It is important to note that, when ${\mathsf{\alpha }}_k$ converge to the optimal solution, the number of iterations is at most $\sqrt{{\Vert {\mathsf{\alpha }}^{\ast }-{\mathsf{\alpha }}_0\Vert }^2/2\eta (F({\mathsf{\alpha }}_k)-F({\mathsf{\alpha }}^{\ast }))}-1$. Obviously, FISTA has fewer iterations than ISTA. The optimized algorithms are shown separately in Algorithms 5–7.

Algorithm 5 Fast Negentropy + ${\mathit{\ell }}_1$ Norm

1: Input: measurement matrix $D$, measurement signal $x$.

2: Initialization: $\eta \in \left(0,1/\left|\right|D^{T}D\left|\right|\right)$, $\lambda >0,{\theta }_1={\mathsf{\alpha }}_0=0,k=0,t_1=1$

3: Main iteration: increment $k$ by 1

4: ${\beta }_i^{k-1}={\theta }_i^{k-1}-\eta \nabla f({\theta }_i^{k-1})$

5: ${\alpha }_i^k=\mathrm{sign}({\beta }_i^{k-1})\max (0,|{\beta }_i^{k-1}|-\lambda \eta )$

6: $t_{k+1}=\frac{1+\sqrt{1+4t_k^2}}{2}$

7: ${\mathsf{\theta }}_{k+1}={\mathsf{\alpha }}_k+\left(\frac{t_k-1}{t_{k+1}}\right)({\mathsf{\alpha }}_k-{\mathsf{\alpha }}_{k-1})$

8: Stopping rule: stop if ${\mathsf{\alpha }}_k$ has converged

9: Output: sparse signal $\mathsf{\alpha }$

Algorithm 6 Fast Negentropy + Weighted ${\mathit{\ell }}_1$ Norm

1: Input: measurement matrix $D$, measurement signal $x$.

2: Initialization: choose proper $\eta$, $\lambda$, $c$, $p$ and $\delta$, ${\theta }_1={\mathsf{\alpha }}_0=0,k=0,t_1=1$

3: Main iteration: increment $k$ by 1

4: ${\beta }_i^{k-1}={\theta }_i^{k-1}-\eta \nabla f({\theta }_i^{k-1})$

5: ${\mathsf{\alpha }}_i^k=\mathrm{sign}({\beta }_i^{k-1})\max (0,|{\beta }_i^{k-1}|-\lambda \eta w_i^{k-1})$

6: $t_{k+1}=\frac{1+\sqrt{1+4t_k^2}}{2}$

7: ${\mathsf{\theta }}_{k+1}={\mathsf{\alpha }}_k+\left(\frac{t_k-1}{t_{k+1}}\right)({\mathsf{\alpha }}_k-{\mathsf{\alpha }}_{k-1})$

8: Stopping rule: stop if ${\mathsf{\alpha }}_k$ has converged

9: Output: sparse signal $\mathsf{\alpha }$

Algorithm 7 Fast Negentropy + ${\mathsf{\ell }}_{0.5}$ Norm

1: Input: measurement matrix $D$, measurement signal $x$.

2: Initialization: choose proper $\eta$, $\lambda$, $c$,

3: ${\theta }_1={\mathsf{\alpha }}_0=0,k=0,t_1=1$

4: Main iteration: increment $k$ by 1

5: ${\beta }_i^{k-1}={\theta }_i^{k-1}-\eta \nabla f({\theta }_i^{k-1})$

6: ${\alpha }_i^k=\frac{2}{3}x(1+\cos (\frac{2}{3}{\cos }^{-1}(-\frac{3^{3/2}}{4}\lambda \eta |x{|}^{-3/2})))\mathrm{sign}(\max (0,|{\beta }_i^{k-1}|-\frac{3}{2}\lambda {\eta }^{\frac{2}{3}}))$

7: $t_{k+1}=\frac{1+\sqrt{1+4t_k^2}}{2}$

8: ${\mathsf{\theta }}_{k+1}={\mathsf{\alpha }}_k+\left(\frac{t_k-1}{t_{k+1}}\right)({\mathsf{\alpha }}_k-{\mathsf{\alpha }}_{k-1})$

9: Stopping rule: stop if ${\mathsf{\alpha }}_k$ has converged

10: Output: sparse signal $\mathsf{\alpha }$

3. Numerical Experiments

In this section, we conduct two groups of experiments to evaluate the proposed algorithm.

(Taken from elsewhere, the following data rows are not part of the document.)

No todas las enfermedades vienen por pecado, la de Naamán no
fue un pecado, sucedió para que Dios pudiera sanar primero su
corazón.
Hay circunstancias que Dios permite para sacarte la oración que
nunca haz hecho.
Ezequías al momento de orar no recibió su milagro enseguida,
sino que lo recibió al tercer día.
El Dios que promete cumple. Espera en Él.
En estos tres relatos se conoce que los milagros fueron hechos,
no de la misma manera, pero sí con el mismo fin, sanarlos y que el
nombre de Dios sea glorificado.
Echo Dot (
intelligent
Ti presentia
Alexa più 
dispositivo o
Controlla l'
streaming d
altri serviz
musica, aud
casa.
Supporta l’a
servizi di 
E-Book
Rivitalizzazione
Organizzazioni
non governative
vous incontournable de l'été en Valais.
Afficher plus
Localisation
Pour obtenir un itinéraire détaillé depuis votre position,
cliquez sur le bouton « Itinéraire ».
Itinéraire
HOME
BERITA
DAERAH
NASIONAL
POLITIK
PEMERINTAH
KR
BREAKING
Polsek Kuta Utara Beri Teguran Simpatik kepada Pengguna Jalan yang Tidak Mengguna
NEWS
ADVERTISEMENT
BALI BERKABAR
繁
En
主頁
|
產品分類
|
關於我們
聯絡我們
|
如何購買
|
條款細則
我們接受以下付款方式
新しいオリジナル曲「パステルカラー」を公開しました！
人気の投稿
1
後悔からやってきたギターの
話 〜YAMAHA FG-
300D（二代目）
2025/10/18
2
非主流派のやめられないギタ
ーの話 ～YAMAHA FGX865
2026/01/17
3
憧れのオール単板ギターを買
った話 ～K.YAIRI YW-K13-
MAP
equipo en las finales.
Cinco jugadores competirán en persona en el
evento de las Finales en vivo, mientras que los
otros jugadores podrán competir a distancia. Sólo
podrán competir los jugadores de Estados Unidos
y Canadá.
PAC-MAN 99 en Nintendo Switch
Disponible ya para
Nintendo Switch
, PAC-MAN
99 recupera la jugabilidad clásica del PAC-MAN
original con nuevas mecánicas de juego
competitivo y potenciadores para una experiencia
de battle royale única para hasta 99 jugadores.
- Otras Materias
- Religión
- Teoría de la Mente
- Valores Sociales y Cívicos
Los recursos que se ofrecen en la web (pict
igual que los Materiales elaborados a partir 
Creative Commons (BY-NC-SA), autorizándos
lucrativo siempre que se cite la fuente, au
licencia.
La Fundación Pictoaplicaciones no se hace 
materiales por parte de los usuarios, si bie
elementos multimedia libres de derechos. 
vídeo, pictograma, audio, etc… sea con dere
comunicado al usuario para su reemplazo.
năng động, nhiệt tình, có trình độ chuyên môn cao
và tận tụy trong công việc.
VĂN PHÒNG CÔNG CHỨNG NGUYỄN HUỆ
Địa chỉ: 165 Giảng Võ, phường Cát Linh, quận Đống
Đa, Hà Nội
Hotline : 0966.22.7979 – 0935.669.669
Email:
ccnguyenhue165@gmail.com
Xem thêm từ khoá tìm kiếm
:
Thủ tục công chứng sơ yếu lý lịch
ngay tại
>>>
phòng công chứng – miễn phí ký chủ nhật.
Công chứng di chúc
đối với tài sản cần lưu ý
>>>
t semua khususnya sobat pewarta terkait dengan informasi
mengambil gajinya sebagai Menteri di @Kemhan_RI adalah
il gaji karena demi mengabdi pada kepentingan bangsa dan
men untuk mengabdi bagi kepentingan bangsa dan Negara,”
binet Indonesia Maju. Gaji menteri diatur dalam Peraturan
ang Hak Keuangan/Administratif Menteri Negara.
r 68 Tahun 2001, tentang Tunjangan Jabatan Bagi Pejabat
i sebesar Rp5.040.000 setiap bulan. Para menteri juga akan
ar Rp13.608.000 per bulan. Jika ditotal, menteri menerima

In the first group of experiments, we compare the proposed solution with an MSE-based method to recover simulated sparse signals and image denoising under Gaussian and non-Gaussian noise conditions so as to illustrate the superiority of using negentropy as the measurement error. Further, in the second group of experiments, the effectiveness and practicability of the proposed algorithm are verified by comparing with some robust sparse recovery algorithms to recover simulated sparse signals and real-world MRI images under non-Gaussian noise conditions.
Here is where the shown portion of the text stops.